Asian Paints’ consolidated net sales grew at its slowest pace in around three years, at 4% year-on-year (y-o-y) to Rs.3,731 crore. Photo: Mint
The onset of the festival season has not been very colourful for paint companies. The recovery in economic growth continues to look uncertain, and a deficient monsoon may continue to hurt growth in the coming months. The December quarter may see some improvement, but that is partly a timing-related effect as Diwali falls in November this year. FY16 is expected to end with a volume growth in the range of 8-12%, according to analysts.
Analysts at brokerages are lowering their earnings forecasts because of this sluggish recovery. Religare Institutional Research has pared its FY16/FY17 earnings estimates by 5.8%/4.8% for Asian Paints Ltd, building in lower revenue growth. Dolat Capital has also revised its earnings estimate by 2-3% for Asian Paints to factor in lower realizations and volumes.
Their September quarter performance disappointed investors. Asian Paints’ consolidated net sales grew at its slowest pace in around three years, at 4% year-on-year (y-o-y) to Rs.3,731 crore. Kansai Nerolac Paints Ltd’s net sales slowed to 5.7% y-o-y growth, at Rs.1,160 crore in Q2. Sales growth was affected by the delayed festive season and tepid demand.
Volume growth was in the high single digits for Asian Paints and was around 11-12% for Kansai Nerolac Paints (higher because two-fifths of its sales are to industrial consumers). Two factors prevented volume growth from translating to higher sales growth—price deflation and product mix.

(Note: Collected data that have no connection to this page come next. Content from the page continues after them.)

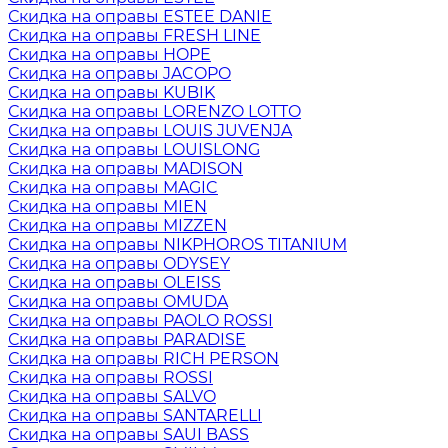
Скидка на оправы ESTEE DANIE
Скидка на оправы FRESH LINE
Скидка на оправы HOPE
Скидка на оправы JACOPO
Скидка на оправы KUBIK
Скидка на оправы LORENZO LOTTO
Скидка на оправы LOUIS JUVENJA
Скидка на оправы LOUISLONG
Скидка на оправы MADISON
Скидка на оправы MAGIC
Скидка на оправы MIEN
Скидка на оправы MIZZEN
Скидка на оправы NIKPHOROS TITANIUM
Скидка на оправы ODYSEY
Скидка на оправы OLEISS
Скидка на оправы OMUDA
Скидка на оправы PAOLO ROSSI
Скидка на оправы PARADISE
Скидка на оправы RICH PERSON
Скидка на оправы ROSSI
Скидка на оправы SALVO
Скидка на оправы SANTARELLI
Скидка на оправы SAUI BASS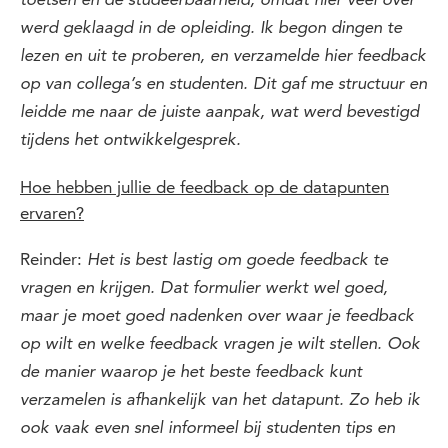
toetsen en de studeerbaarheid
, omdat hier veel over
werd geklaagd in de opleiding. Ik begon dingen te
lezen en uit te proberen, en verzamelde hier feedback
op van collega’s en studenten. Dit gaf me structuur en
leidde me naar de juiste aanpak, wat werd bevestigd
tijdens het ontwikkelgesprek.
Hoe hebben jullie de feedback op de datapunten
ervaren?
Reinder:
Het is best lastig om goede feedback te
vragen en krijgen.
Dat formulier werkt wel goed,
maar je moet goed nadenken over waar je feedback
op wilt en welke feedback vragen je wilt stellen. Ook
de manier waarop je het beste feedback kunt
verzamelen is afhankelijk van het datapunt. Zo heb ik
ook vaak even snel informeel bij studenten tips en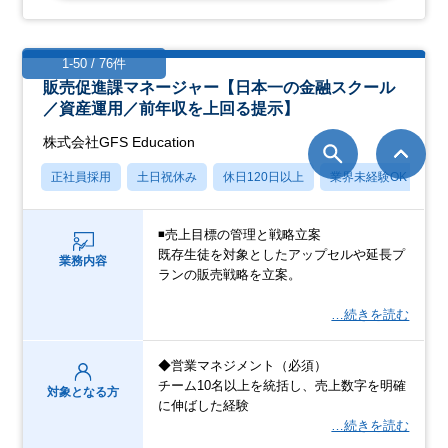
1-50 / 76件
販売促進課マネージャー【日本一の金融スクール
／資産運用／前年収を上回る提示】
株式会社GFS Education
正社員採用
土日祝休み
休日120日以上
業界未経験OK
産
◾️売上目標の管理と戦略立案
既存生徒を対象としたアップセルや延長プ
業務内容
ランの販売戦略を立案。
…続きを読む
◆営業マネジメント（必須）
チーム10名以上を統括し、売上数字を明確
対象となる方
に伸ばした経験
…続きを読む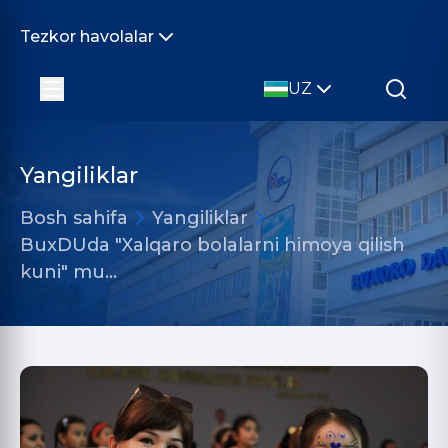
Tezkor havolalar
UZ
Yangiliklar
Bosh sahifa
Yangiliklar
BuxDUda "Xalqaro bolalarni himoya qilish
kuni" mu…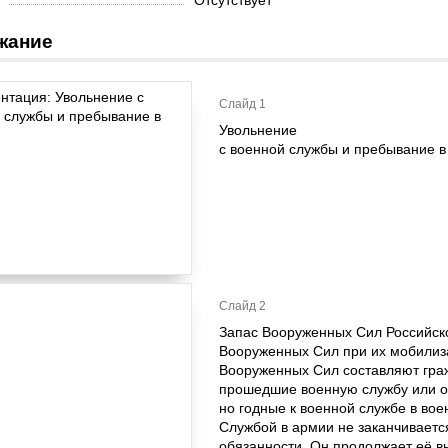
Отсутствует
жание
Слайд 1
Увольнение
с военной службы и пребывание в
Слайд 2
Запас Вооруженных Сил Российск
Вооруженных Сил при их мобилиз
Вооруженных Сил составляют граж
прошедшие военную службу или о
но годные к военной службе в во
Службой в армии не заканчивает
обязанности. Он продолжает её в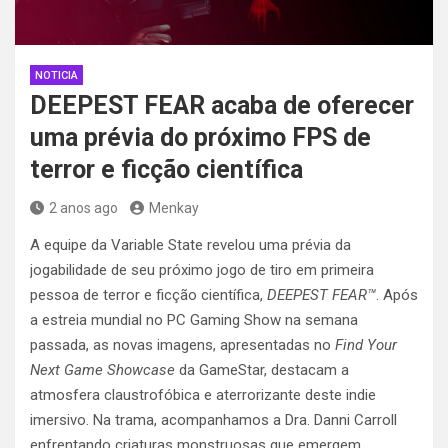
NOTICIA
DEEPEST FEAR acaba de oferecer
uma prévia do próximo FPS de
terror e ficção científica
2 anos ago
Menkay
A equipe da Variable State revelou uma prévia da
jogabilidade de seu próximo jogo de tiro em primeira
pessoa de terror e ficção científica,
DEEPEST FEAR™
. Após
a estreia mundial no PC Gaming Show na semana
passada, as novas imagens, apresentadas no
Find Your
Next Game Showcase
da GameStar, destacam a
atmosfera claustrofóbica e aterrorizante deste indie
imersivo. Na trama, acompanhamos a Dra. Danni Carroll
enfrentando criaturas monstruosas que emergem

Paint manufacturers have cut prices to pass on the benefit of lower costs. Asian Paints announced schemes for its dealers in the September quarter. Its realizations declined by around 2%, estimates Dolat Capital. Kansai Nerolac Paints cut prices by 2% in the June quarter and has not reversed them yet.
Downtrading is another problem as people switch to cheaper paints in difficult economic conditions. Asian Paints sold more of economy segment products such as distemper and other products such as putty. Even Kansai Nerolac Paints sold more of lower value products.
Paint firms are combating this sluggish environment by investing the savings in costs into more advertising and promotions. Kansai Nerolac Paints’s advertisement costs rose 22% y-o-y to Rs.180 crore in FY16. Still, Asian Paints’s operating profit margin rose by 170 basis points y-o-y to 16.4%, though an adverse product mix caused a decline sequentially. Net profit growth was slower at 16%. Kansai Nerolac Paints’ margins increased to 15.8%, compared with 12.7% in the quarter ending June, and its net profit grew by 33% to Rs.97 crore.
Investors continue to like paint stocks—Asian Paints and Kansai Nerolac Paints shares have rallied 24% each since mid-June, outperforming the broader market. The shares are trading at steep valuations of 44.4X and 39.4X estimated price-to-earnings multiple. Asian Paints shares may react to its disappointing performance on Monday as its results came after trading hours on Friday. The upside for Kansai Nerolac Paints in the near term appears capped because of rich valuations, according to analysts.
A sustained economic recovery, led by growth in the real estate and automobile sectors, is what can bring the smiles back for paint companies.